S’é-lève « au milieu » du monde le Fils de Dieu tout autant que le Fils de l’Homme crucifié. La Croix est l’arbre de Vie planté au centre de toutes nos églises. L’ignorer, c’est ignorer à la fois le Fils de Dieu et tous les fils et les filles dans le Fils de l’Homme. Le centre de toutes nos églises est l’humain blessé, totalement et parfaitement accueillie, sans accusations mais avec miséricorde, par le Fils crucifié. Mais cela exige de nous un long chemin de conversion jusqu’ « au milieu » où nous acceptons de laisser embrasser toutes nos pauvretés et tous nos péchés par Dieu.
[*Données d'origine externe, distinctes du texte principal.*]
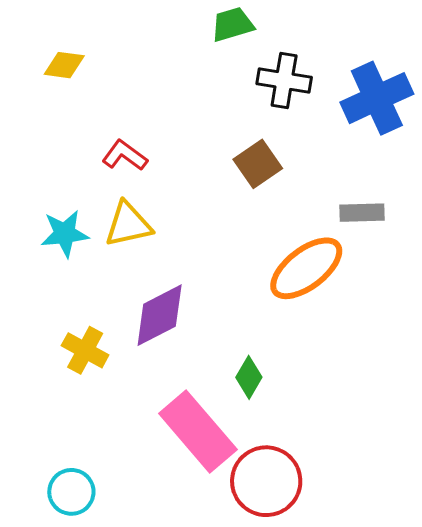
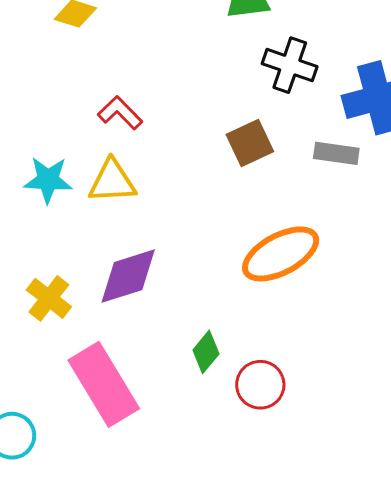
gray rectangle: (362, 213) -> (336, 153), moved
pink rectangle: (198, 432) -> (104, 384), moved
red circle: (266, 481) -> (260, 385), moved, size x0.7

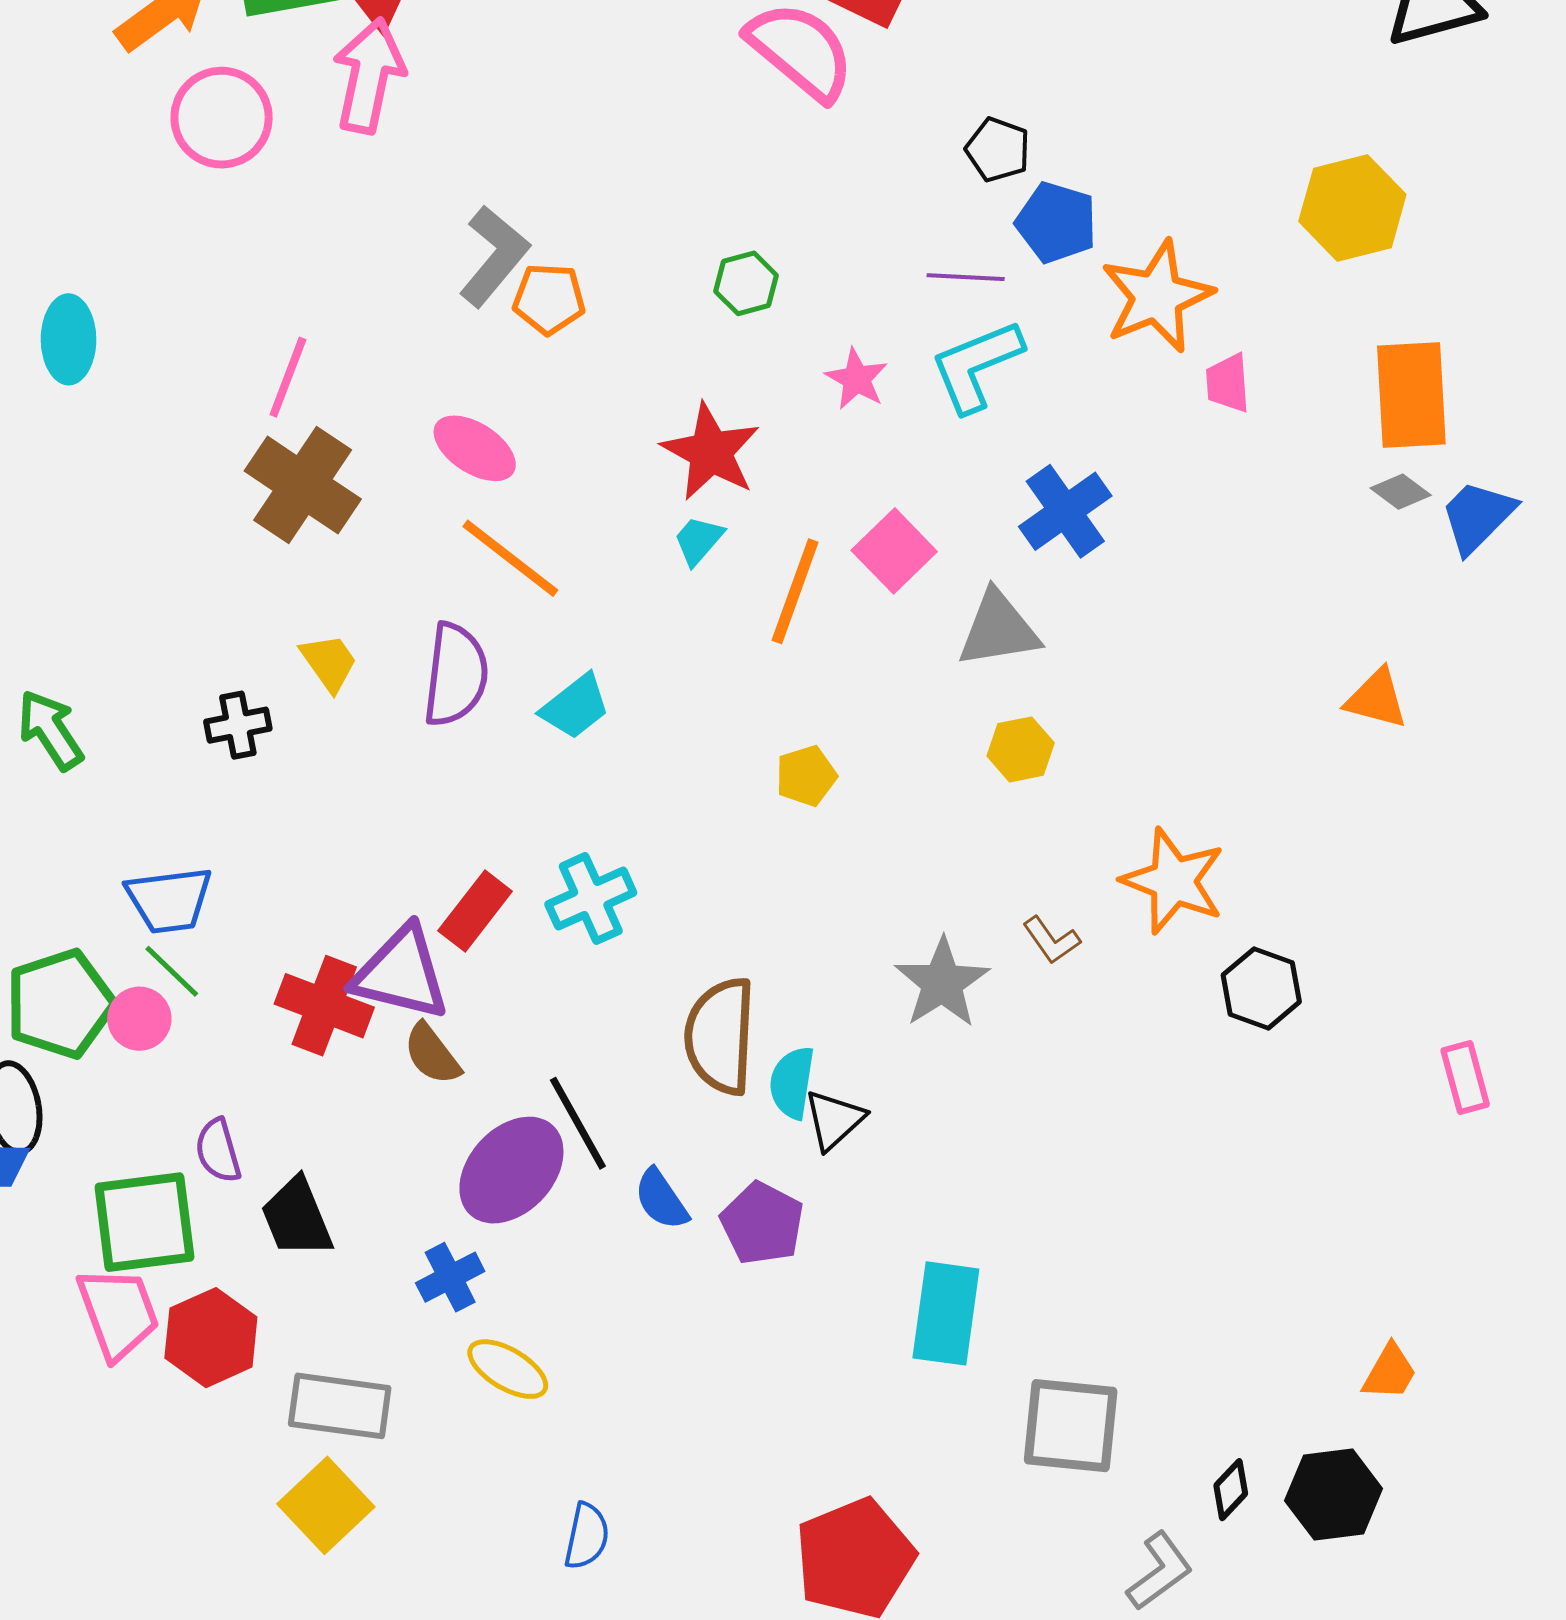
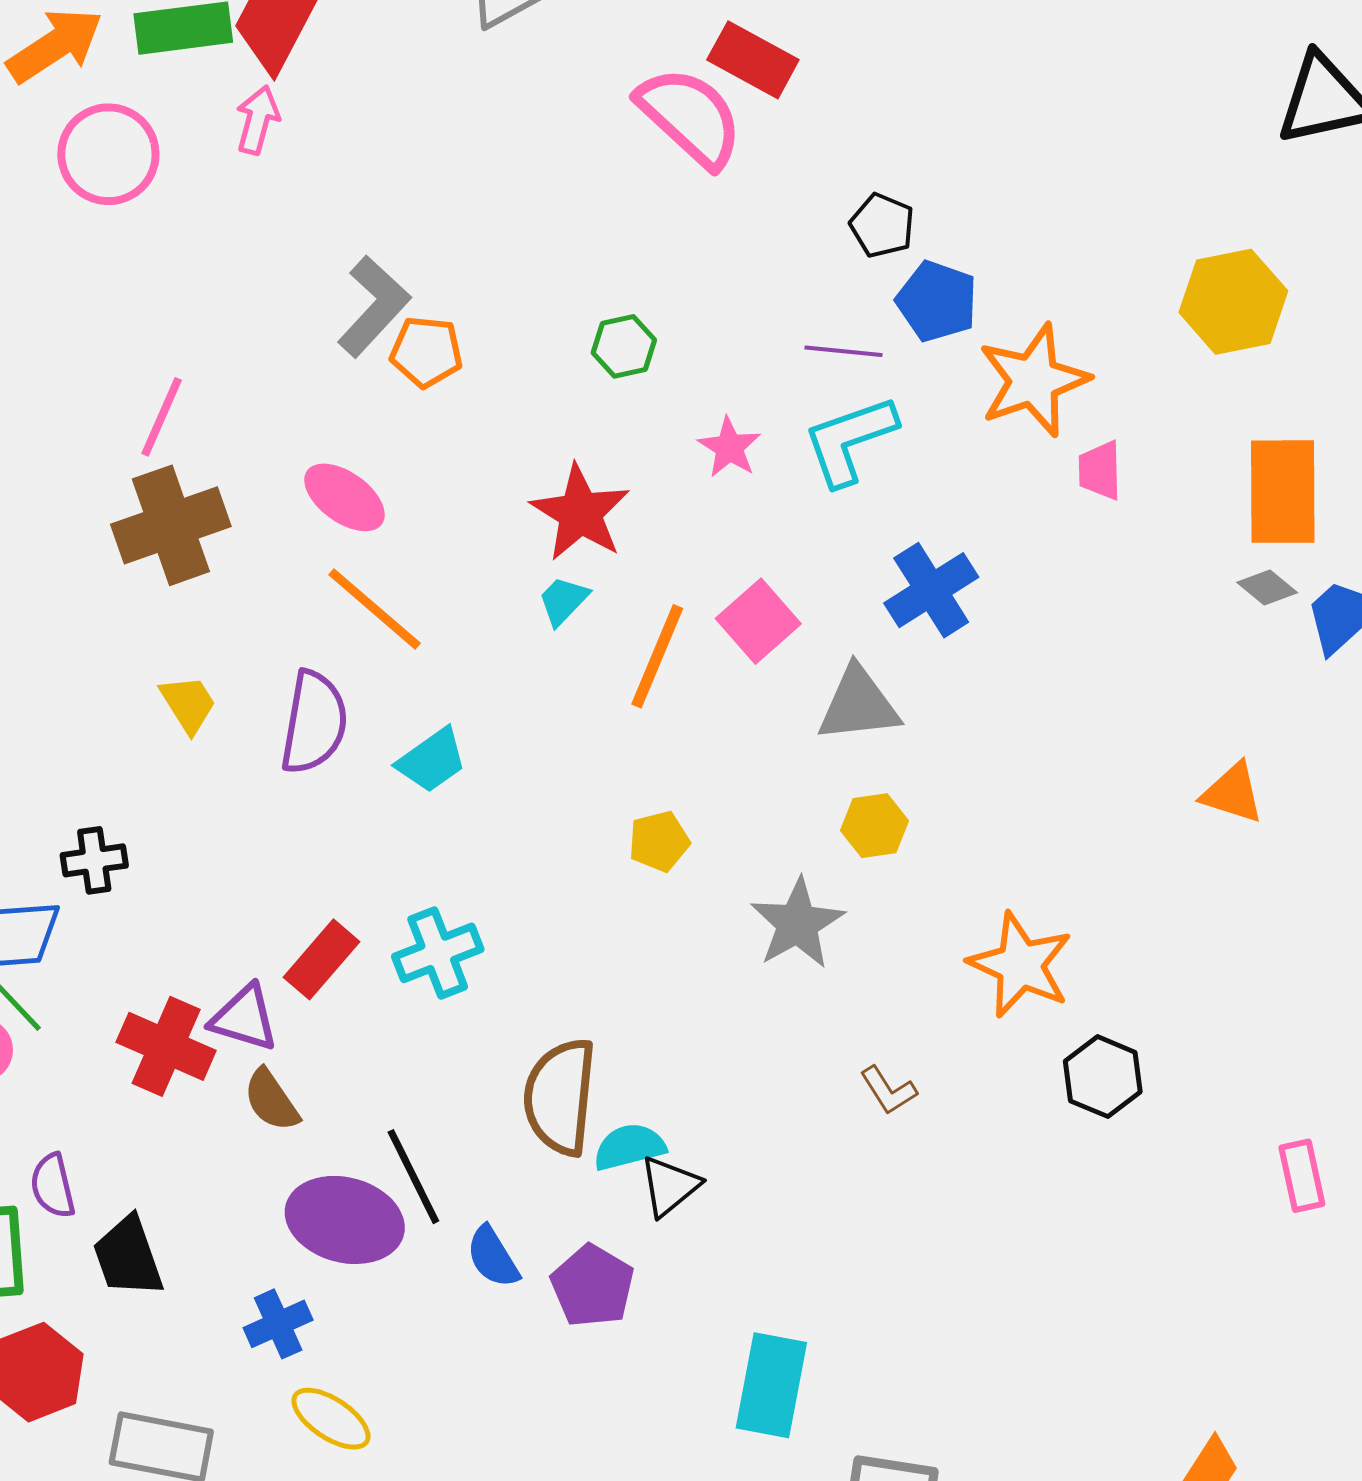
pink arrow: (369, 76) -> (258, 120), size x0.6
brown cross: (303, 485) -> (171, 525), turned 34
black cross: (238, 725) -> (94, 860), moved
brown L-shape: (1051, 940) -> (888, 1090), moved
purple triangle: (401, 973) -> (244, 1018), size x0.7
gray star: (942, 983) -> (797, 923), moved
cyan semicircle: (792, 1083) -> (629, 1147), turned 64
purple ellipse: (511, 1170) -> (345, 1220), turned 59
Il n’est pas facile de se rendre « au milieu » livrés à tous ces regards qui nous accusent et nous crucifient mais Jésus nous demande de nous y rendre pour que son regard nous libère de tous ces regards qui nous enchaînent par leurs jugements (jugements que nous avons bien intériorisés). Il nous demande d’avoir le courage de répondre à la main tendue de Dieu qui nous invite : « Étends ta main ». Il désire que nous retrouvions notre libre humanité ! Et que de là, comme Jésus l’a dit souvent, « Va et ne pèche plus ». Vis en cohérence avec la V(v)ie que tu as découverte.